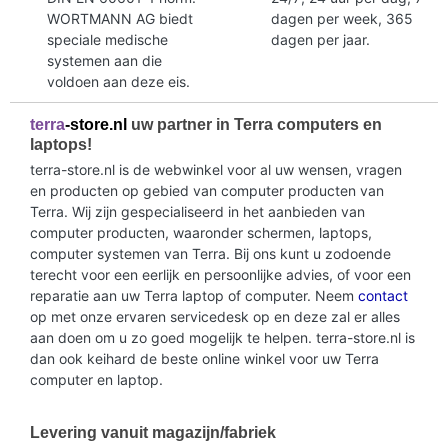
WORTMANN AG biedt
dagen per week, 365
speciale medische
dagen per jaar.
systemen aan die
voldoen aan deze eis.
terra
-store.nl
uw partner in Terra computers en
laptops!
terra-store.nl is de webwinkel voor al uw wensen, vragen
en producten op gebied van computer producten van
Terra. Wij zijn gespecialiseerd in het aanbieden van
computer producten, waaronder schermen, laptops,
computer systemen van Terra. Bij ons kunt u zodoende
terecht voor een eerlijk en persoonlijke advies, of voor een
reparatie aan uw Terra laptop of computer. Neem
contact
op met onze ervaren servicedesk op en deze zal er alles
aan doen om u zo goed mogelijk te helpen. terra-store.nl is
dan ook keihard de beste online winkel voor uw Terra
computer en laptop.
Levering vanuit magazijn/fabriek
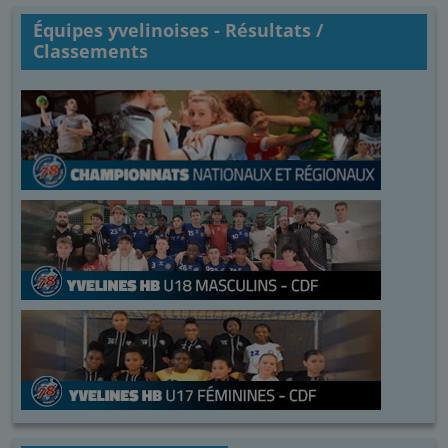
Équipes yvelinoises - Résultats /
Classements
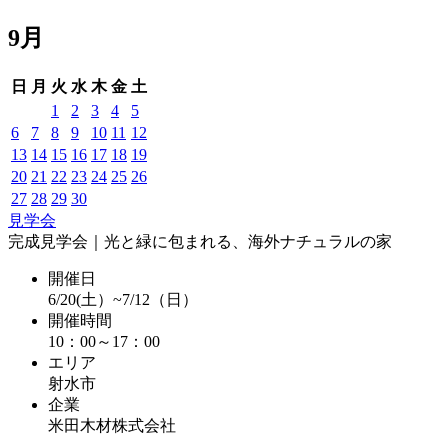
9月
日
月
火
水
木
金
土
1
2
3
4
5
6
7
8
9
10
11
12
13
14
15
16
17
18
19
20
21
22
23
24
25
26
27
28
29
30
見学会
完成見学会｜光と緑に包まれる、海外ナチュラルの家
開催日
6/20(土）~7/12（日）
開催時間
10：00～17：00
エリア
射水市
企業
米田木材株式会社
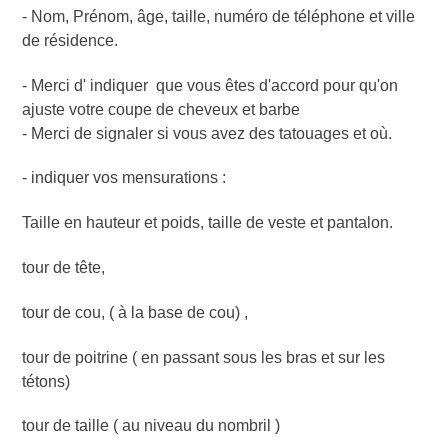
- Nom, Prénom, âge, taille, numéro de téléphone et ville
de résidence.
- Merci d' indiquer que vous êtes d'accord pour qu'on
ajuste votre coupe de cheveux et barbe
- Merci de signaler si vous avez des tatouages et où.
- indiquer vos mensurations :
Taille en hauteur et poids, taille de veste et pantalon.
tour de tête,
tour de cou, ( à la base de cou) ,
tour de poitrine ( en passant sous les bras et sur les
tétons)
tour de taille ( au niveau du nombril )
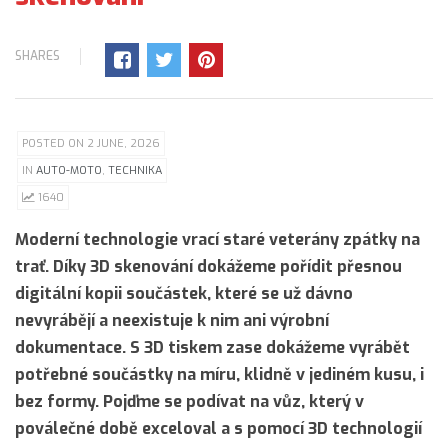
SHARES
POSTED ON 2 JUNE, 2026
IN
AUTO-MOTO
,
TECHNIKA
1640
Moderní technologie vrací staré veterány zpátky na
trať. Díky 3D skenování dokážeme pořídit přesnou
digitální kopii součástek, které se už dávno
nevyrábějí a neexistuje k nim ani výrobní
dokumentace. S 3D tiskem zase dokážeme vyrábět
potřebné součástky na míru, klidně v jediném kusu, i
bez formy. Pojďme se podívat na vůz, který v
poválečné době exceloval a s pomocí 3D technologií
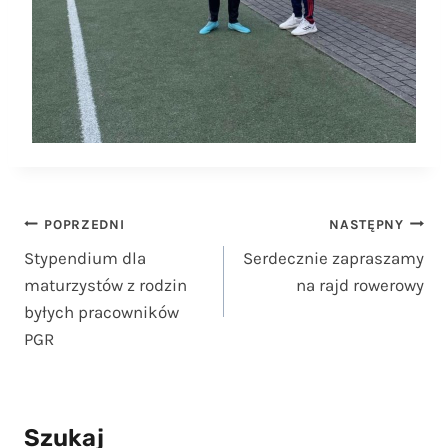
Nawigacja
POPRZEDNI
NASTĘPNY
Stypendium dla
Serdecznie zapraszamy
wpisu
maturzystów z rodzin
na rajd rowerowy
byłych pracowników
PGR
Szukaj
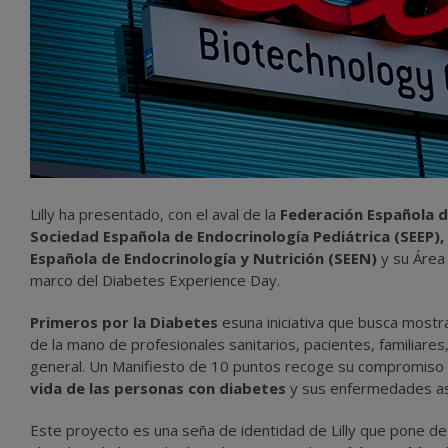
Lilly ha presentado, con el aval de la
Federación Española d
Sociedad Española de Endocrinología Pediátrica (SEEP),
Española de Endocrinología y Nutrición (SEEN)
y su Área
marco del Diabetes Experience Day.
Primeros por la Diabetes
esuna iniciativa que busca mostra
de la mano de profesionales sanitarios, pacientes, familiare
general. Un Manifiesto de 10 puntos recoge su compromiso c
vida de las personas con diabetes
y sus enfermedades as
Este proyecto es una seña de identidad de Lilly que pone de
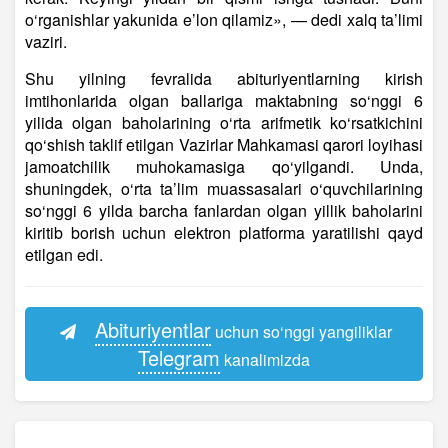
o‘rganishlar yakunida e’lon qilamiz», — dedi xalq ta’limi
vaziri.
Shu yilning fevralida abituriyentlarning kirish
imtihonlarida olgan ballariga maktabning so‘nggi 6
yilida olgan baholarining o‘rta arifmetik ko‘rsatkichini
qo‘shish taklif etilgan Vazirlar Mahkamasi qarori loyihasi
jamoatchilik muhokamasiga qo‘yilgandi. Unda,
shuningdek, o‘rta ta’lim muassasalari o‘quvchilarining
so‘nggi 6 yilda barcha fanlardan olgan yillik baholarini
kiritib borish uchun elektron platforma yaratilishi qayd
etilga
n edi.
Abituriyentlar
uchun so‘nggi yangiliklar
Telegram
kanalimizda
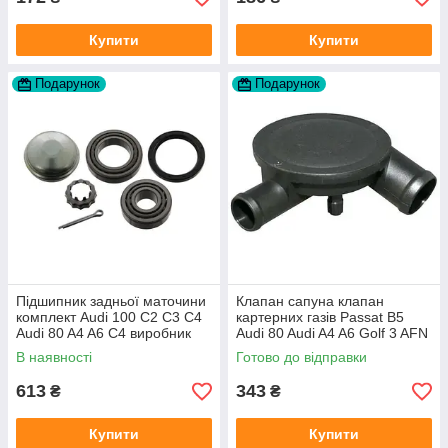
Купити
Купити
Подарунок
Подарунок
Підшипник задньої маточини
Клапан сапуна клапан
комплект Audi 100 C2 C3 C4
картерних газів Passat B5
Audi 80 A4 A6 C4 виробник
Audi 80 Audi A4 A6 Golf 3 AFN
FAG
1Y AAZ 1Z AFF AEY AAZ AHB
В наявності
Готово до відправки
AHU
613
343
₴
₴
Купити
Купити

□ □ □ □

PROMPT |
Look above for the line with "vida de las personas con diabetes" and the line with "imtihonlarida olgan ballariga", then restate exactly those two lines and all lines between them, with no pictures.

ANSWER BOX |
vida de las personas con diabetes
y sus enfermedades as
Este proyecto es una seña de identidad de Lilly que pone de
o‘rganishlar yakunida e’lon qilamiz», — dedi xalq ta’limi
vaziri.
Shu yilning fevralida abituriyentlarning kirish
imtihonlarida olgan ballariga maktabning so‘nggi 6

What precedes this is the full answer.